I got 96 in Chemistry and 99 in Physics. This was about the
only good thing I did in high school.
On St. Patrick's Day in 1936 we had a very bad ice storm and
the big trees in our front yard were hit hard. Big limbs
about one foot in diameter were coming down. They sounded
just like cannon shots and kept us awake most of the night.
One big limb was laying across the roof and we had to get up
there and saw it in pieces and patch the hole in the ridge.
Every time I go by the house I can still see the indentation
in the ridge of the roof where the tree hit 50 years ago. The
winter pear tree in the side yard by the driveway is still
there and bears fruit as it did in the 1920s. There was no
traffic on the road during that storm as the roads were
filled with trees. I started for school with my lunch bag in
hand, and going up Main Street the only place to walk was
about six feet wide in the center. I got almost to the
Academy when I met kids coming back who were saying there was
no school. I started for home and stopped at the bridge over
Sucker Brook on Chapen Street. I went down under the bridge
and ate my lunch. My father and brother spent the next three
days cutting up the trees in our front yard. We kept warm
because of the coal furnace but had no electricity for days.

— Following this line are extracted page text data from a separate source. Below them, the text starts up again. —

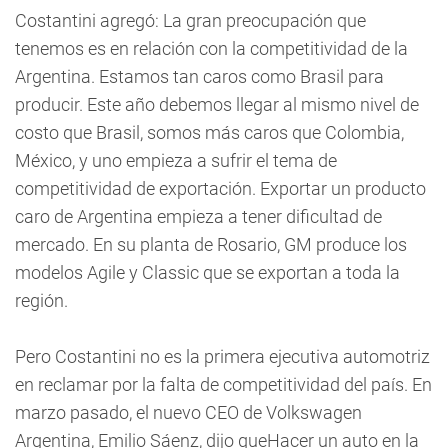
Costantini agregó: La gran preocupación que
tenemos es en relación con la competitividad de la
Argentina. Estamos tan caros como Brasil para
producir. Este año debemos llegar al mismo nivel de
costo que Brasil, somos más caros que Colombia,
México, y uno empieza a sufrir el tema de
competitividad de exportación. Exportar un producto
caro de Argentina empieza a tener dificultad de
mercado. En su planta de Rosario, GM produce los
modelos Agile y Classic que se exportan a toda la
región.
Pero Costantini no es la primera ejecutiva automotriz
en reclamar por la falta de competitividad del país. En
marzo pasado, el nuevo CEO de Volkswagen
Argentina, Emilio Sáenz, dijo queHacer un auto en la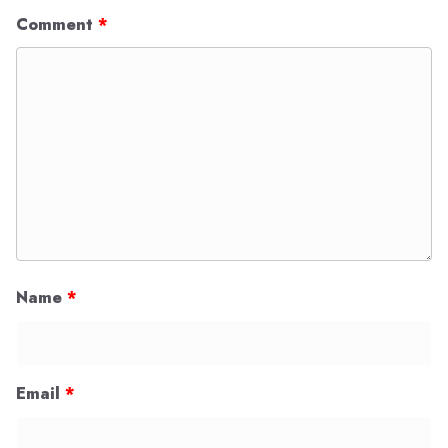
Comment
*
Name
*
Email
*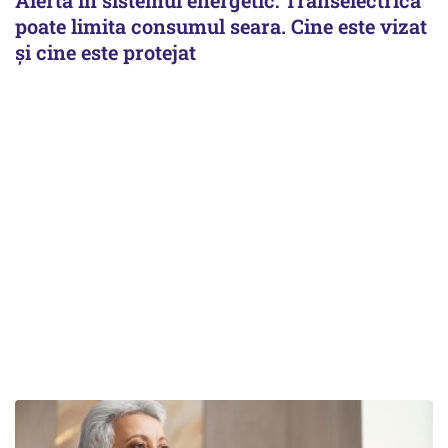
poate limita consumul seara. Cine este vizat
și cine este protejat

I still believe that we had more snow in those days than we
do now. One time we made a tunnel out from the back door
about fifteen feet before we got into the open and used it
that way until it melted. Another time Jack VanBrooker's car
was stuck up on Thad Chapin and the next day we went up to
look for it digging holes in the snow until we found the
roof. My lunch time during my Senior year was an hour long
and I would run all the way from the high school to the west
end of Chapin Street, get a sandwich and run back to school.
I ran down Main Street and cut through Wilcox Lane, near
where the Palmers lived, across the railroad tracks and
through the swamp where the Elementary School was eventually
built, then over Pearl Street. It was almost two miles each
way so if I had been on the track team I would have done
well. That swampy area below the tracks had enough water in
it in the winter time to make a hockey rink if you didn't
mind a few bushes growing up here and there. I was on a
hockey team and played there a couple of winters. Sometimes
we would also play hockey on the lake by Kershaw Park.